*What you should do:*
Take the records below and retype them line by line, from the first line through the one containing "Roofing Solutions"; stop there.

Segment Open

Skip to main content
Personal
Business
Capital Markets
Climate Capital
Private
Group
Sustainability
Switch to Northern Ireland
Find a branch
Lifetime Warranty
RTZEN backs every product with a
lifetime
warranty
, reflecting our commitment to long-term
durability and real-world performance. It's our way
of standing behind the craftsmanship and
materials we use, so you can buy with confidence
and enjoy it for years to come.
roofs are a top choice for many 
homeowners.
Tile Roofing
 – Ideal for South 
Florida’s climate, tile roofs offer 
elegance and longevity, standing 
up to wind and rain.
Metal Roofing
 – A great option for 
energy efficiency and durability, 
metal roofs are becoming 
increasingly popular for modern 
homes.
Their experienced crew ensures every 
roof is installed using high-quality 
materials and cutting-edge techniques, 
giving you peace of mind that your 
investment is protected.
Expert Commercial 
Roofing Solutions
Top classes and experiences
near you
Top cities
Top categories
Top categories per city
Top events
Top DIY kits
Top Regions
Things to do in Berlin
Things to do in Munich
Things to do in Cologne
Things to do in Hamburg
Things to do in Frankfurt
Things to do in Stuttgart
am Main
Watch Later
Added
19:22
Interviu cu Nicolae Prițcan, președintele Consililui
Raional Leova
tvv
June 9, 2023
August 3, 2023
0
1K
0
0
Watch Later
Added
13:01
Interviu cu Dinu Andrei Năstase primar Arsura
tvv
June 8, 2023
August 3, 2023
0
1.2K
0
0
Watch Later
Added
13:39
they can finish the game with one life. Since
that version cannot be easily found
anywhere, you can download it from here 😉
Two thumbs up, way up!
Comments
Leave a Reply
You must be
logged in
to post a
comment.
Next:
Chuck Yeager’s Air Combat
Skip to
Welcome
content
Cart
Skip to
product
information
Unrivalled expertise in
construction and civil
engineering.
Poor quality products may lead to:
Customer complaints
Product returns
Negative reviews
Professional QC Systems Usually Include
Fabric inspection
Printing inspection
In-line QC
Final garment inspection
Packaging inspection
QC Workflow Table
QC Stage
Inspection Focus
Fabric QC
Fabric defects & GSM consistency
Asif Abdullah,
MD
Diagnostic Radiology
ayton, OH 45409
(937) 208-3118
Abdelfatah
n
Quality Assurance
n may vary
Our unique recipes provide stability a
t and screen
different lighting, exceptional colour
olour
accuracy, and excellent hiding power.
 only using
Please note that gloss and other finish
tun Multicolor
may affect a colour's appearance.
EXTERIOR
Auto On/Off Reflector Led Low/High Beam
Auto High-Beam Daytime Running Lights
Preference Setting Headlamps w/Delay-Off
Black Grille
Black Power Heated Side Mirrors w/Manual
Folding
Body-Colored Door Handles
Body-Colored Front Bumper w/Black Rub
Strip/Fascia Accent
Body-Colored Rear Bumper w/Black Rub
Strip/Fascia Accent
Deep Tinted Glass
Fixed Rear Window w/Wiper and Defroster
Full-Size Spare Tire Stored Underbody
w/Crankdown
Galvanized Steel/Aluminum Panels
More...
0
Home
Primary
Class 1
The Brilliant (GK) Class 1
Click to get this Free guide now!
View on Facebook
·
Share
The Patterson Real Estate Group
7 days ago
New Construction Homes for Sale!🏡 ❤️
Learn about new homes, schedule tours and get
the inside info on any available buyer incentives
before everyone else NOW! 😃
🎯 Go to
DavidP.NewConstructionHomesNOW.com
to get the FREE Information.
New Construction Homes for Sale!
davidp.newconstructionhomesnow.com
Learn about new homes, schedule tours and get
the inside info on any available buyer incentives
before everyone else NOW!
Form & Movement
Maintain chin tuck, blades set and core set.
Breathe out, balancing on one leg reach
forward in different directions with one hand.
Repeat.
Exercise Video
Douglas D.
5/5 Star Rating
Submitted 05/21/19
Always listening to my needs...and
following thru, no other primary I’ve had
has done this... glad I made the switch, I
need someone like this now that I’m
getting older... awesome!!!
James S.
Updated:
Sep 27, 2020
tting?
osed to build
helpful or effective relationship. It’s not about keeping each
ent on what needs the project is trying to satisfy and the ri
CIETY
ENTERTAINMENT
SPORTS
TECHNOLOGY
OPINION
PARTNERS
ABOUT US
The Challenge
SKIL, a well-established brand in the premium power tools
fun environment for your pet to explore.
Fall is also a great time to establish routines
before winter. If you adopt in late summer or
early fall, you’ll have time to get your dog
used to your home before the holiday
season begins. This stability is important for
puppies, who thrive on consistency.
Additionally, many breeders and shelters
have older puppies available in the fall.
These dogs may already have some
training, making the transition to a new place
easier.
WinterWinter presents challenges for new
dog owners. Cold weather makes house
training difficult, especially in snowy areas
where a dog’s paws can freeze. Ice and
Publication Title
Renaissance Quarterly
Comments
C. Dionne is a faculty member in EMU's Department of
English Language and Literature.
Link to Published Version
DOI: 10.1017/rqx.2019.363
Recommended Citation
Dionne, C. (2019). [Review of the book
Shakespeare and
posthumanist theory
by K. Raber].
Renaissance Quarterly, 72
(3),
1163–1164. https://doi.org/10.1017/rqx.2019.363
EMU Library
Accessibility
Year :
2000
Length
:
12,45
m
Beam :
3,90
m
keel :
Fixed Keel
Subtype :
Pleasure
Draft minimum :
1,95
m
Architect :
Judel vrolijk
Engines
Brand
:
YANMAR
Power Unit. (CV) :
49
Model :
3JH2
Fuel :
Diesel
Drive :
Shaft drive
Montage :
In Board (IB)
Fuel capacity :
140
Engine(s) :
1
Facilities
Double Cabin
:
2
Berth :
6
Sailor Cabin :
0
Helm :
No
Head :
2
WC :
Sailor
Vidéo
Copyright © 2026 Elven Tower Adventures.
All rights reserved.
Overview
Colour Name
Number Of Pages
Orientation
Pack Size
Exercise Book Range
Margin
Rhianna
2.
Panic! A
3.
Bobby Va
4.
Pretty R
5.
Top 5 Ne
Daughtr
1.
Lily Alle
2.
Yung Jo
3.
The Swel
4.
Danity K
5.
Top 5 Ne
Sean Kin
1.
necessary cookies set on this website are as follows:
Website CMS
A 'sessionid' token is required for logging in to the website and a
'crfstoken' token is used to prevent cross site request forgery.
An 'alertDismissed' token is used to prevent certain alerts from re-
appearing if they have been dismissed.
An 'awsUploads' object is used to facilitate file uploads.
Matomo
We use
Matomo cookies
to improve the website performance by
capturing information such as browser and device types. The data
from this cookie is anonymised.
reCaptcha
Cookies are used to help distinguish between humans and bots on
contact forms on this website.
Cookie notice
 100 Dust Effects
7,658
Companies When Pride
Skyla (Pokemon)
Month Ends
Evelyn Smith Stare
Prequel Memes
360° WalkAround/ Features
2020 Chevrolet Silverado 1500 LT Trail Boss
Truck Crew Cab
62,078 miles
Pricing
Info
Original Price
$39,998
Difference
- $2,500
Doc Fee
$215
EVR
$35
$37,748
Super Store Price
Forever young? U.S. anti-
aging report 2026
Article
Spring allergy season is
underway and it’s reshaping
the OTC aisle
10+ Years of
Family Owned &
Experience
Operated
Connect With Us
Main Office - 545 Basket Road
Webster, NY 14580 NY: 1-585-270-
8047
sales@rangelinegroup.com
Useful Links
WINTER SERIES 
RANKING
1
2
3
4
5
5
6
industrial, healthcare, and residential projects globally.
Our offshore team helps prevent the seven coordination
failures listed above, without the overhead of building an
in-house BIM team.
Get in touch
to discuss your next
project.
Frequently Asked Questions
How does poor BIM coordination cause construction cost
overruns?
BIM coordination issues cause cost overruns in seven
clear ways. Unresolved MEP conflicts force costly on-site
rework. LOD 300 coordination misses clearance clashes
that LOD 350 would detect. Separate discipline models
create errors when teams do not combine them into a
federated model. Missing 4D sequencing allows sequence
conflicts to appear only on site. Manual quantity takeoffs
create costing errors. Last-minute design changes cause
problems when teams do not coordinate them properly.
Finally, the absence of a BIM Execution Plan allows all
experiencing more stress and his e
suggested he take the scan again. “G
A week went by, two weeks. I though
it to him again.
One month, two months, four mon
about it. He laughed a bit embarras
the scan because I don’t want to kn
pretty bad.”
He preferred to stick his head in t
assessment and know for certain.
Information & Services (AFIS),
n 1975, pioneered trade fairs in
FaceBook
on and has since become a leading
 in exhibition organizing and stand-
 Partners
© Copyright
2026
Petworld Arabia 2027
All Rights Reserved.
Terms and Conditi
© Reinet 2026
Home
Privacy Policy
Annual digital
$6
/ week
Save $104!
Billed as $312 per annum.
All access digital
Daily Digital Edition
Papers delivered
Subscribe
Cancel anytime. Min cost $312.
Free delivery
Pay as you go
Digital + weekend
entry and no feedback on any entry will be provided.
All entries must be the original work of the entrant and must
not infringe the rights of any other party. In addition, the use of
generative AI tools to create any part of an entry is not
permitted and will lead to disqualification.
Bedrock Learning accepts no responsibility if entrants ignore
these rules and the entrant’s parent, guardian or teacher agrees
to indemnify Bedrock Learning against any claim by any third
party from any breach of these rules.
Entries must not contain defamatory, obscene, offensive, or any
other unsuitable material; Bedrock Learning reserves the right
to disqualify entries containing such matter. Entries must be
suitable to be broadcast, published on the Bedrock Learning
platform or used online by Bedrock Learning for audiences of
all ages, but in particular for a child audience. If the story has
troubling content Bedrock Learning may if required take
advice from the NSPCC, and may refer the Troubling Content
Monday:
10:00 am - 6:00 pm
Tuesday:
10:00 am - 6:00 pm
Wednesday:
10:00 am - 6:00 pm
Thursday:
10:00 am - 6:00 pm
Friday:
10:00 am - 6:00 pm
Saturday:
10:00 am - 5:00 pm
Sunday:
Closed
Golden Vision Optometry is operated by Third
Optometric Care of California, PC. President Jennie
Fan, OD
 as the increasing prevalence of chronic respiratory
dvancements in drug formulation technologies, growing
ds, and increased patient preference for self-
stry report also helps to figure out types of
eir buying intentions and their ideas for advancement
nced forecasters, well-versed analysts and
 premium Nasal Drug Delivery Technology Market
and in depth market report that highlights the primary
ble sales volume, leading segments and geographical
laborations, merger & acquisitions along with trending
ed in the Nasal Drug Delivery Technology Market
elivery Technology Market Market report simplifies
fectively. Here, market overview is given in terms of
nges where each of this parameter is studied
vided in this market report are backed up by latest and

Segment Closed

*Response area:*
Skip to main content
Personal
Business
Capital Markets
Climate Capital
Private
Group
Sustainability
Switch to Northern Ireland
Find a branch
Lifetime Warranty
RTZEN backs every product with a
lifetime
warranty
, reflecting our commitment to long-term
durability and real-world performance. It's our way
of standing behind the craftsmanship and
materials we use, so you can buy with confidence
and enjoy it for years to come.
roofs are a top choice for many 
homeowners.
Tile Roofing
 – Ideal for South 
Florida’s climate, tile roofs offer 
elegance and longevity, standing 
up to wind and rain.
Metal Roofing
 – A great option for 
energy efficiency and durability, 
metal roofs are becoming 
increasingly popular for modern 
homes.
Their experienced crew ensures every 
roof is installed using high-quality 
materials and cutting-edge techniques, 
giving you peace of mind that your 
investment is protected.
Expert Commercial 
Roofing Solutions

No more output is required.